CRASH_alpha is a novel radiative transfer code that efficiently simulates coupled Ly_alpha and ionizing photon propagation in evolving gas, revealing the importance of joint evolution for accurate spectral predictions in cosmology.

Contribution

It introduces the first coupled continuum and line radiative transfer algorithm with a statistical approach, significantly improving computational speed and accuracy in cosmological simulations.

Findings

The code achieves high agreement with detailed Ly_alpha transfer simulations.

Emerging spectra retain memory of ionization history.

Differences in spectra can significantly impact cosmological observations.

Abstract

In this paper we present CRASH_alpha, the first radiative transfer code for cosmological application that follows the parallel propagation of Ly_alpha and ionizing photons. CRASH_alpha is a version of the continuum radiative transfer code CRASH with a new algorithm to follow the propagation of Ly_alpha photons through a gas configuration whose ionization structure is evolving. The implementation introduces the time evolution for Ly_alpha photons (a feature commonly neglected in line radiative transfer codes) and, to reduce the computational time needed to follow each scattering, adopts a statistical approach to the Ly_alpha treatment by making extensive use of pre-compiled tables. With this statistical approach we experience a drastic increase of the computational speed and, at the same time, an excellent agreement with the full Ly_alpha radiative transfer computations of the code MCLy_alpha.

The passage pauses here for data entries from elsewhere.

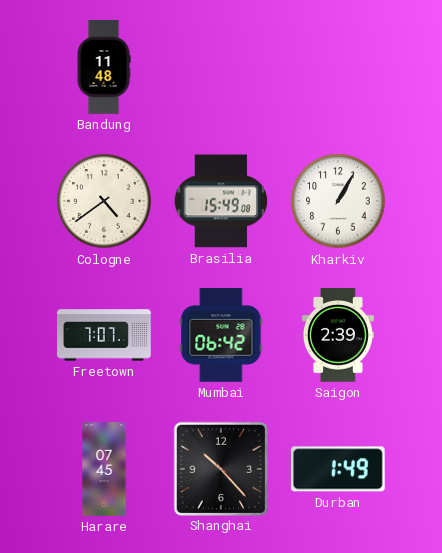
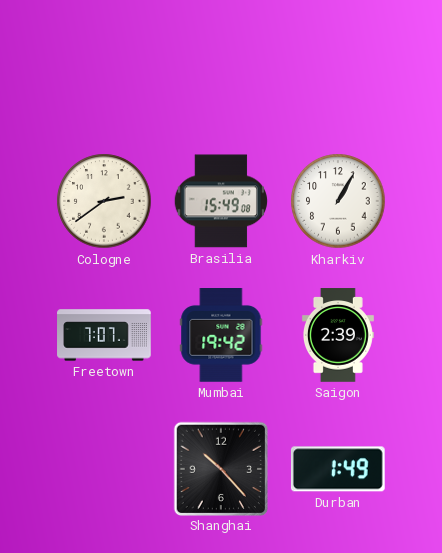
Bandung: 11:48 -> none
Cologne: 4:39 -> 2:39
Mumbai: 06:42 -> 19:42
Harare: 07:45 -> none
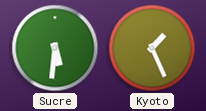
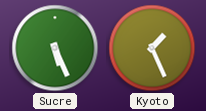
Sucre: 5:31 -> 5:26
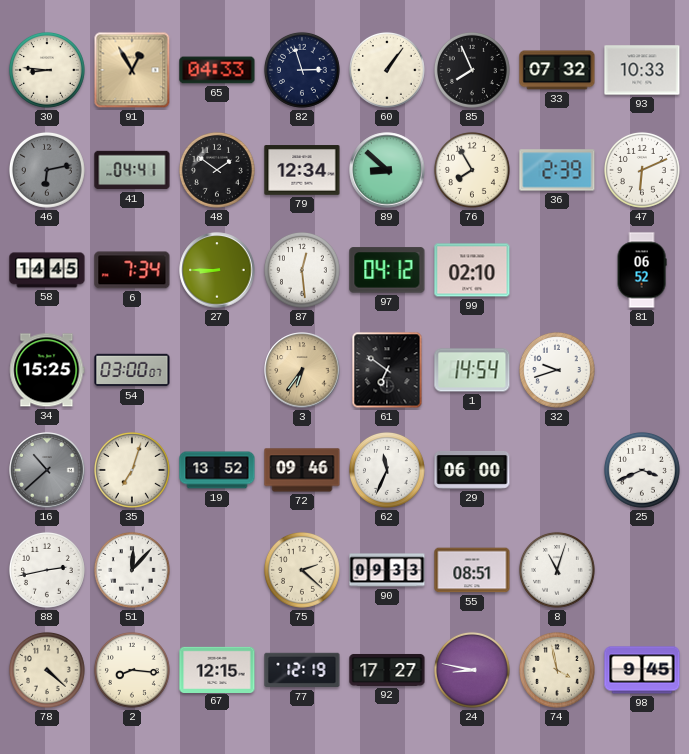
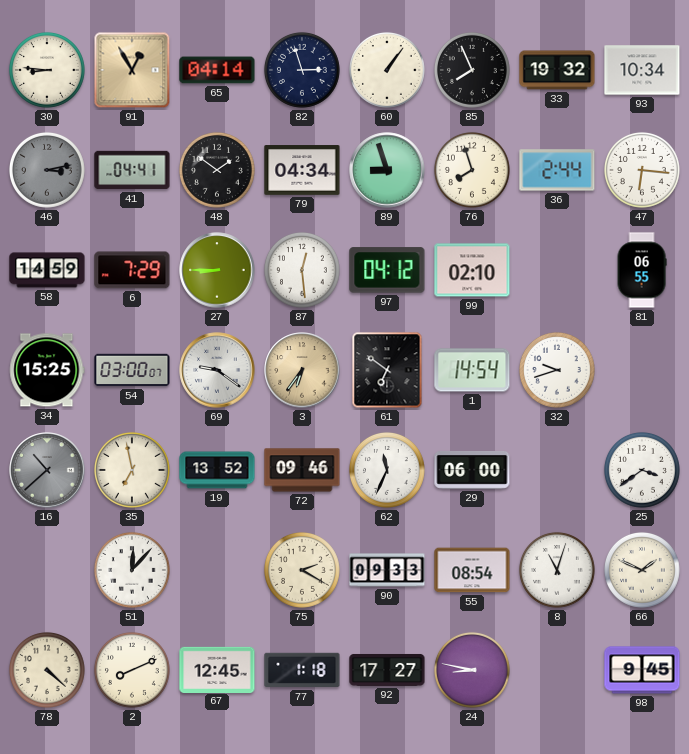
65: 04:33 -> 04:14
33: 07:32 -> 19:32
93: 10:33 -> 10:34
46: 6:13 -> 3:13
79: 12:34 -> 04:34
89: 8:52 -> 8:57
76: 7:55 -> 7:57
36: 2:39 -> 2:44
47: 6:11 -> 6:16
58: 14:45 -> 14:59
6: 7:34 -> 7:29
81: 06:52 -> 06:55
69: none -> 9:21
35: 7:03 -> 6:58
25: 3:41 -> 3:39
88: 2:43 -> none
75: 2:22 -> 2:20
55: 08:51 -> 08:54
66: none -> 1:49
2: 8:16 -> 8:11
67: 12:15 -> 12:45
77: 12:19 -> 1:18
74: 3:58 -> none
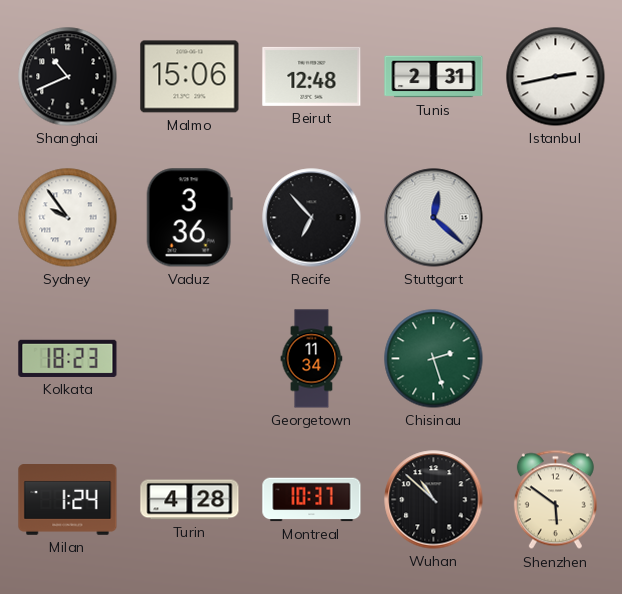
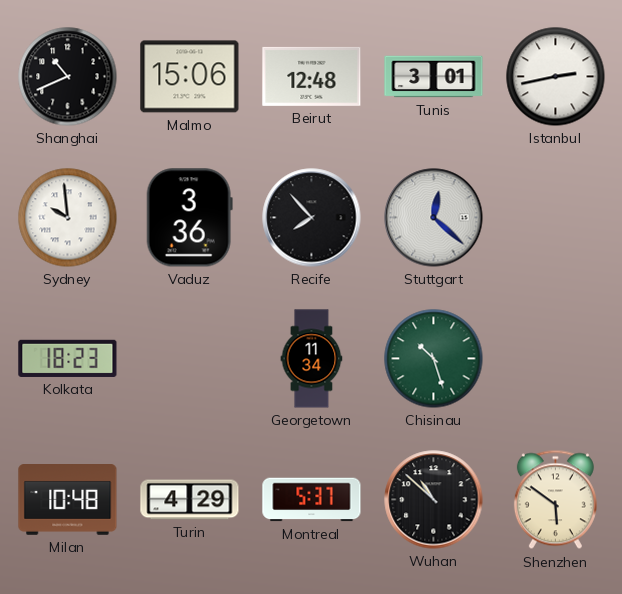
Tunis: 2:31 -> 3:01
Sydney: 9:54 -> 9:59
Recife: 6:53 -> 7:53
Chisinau: 2:27 -> 10:27
Milan: 1:24 -> 10:48
Turin: 4:28 -> 4:29
Montreal: 10:37 -> 5:37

We find that the emerging spectra keep memory of the ionization history which generates a given ionization configuration of the gas and, to properly account for this effect, a self-consistent joint evolution of line and ionizing continuum radiation as implemented in CRASH_alpha is necessary. A comparison between the results from our code and from Ly_alpha scattering alone on a fixed HI density field shows that the extent of the difference between the emerging spectra depends on the particular configuration considered, but it can be substantial and can thus affect the physical interpretation of the problem at hand. These differences should furthermore be taken into account when computing the impact of the Ly_alpha radiation on e.g. the observability of the 21 cm line from neutral hydrogen at epochs preceeding complete reionization.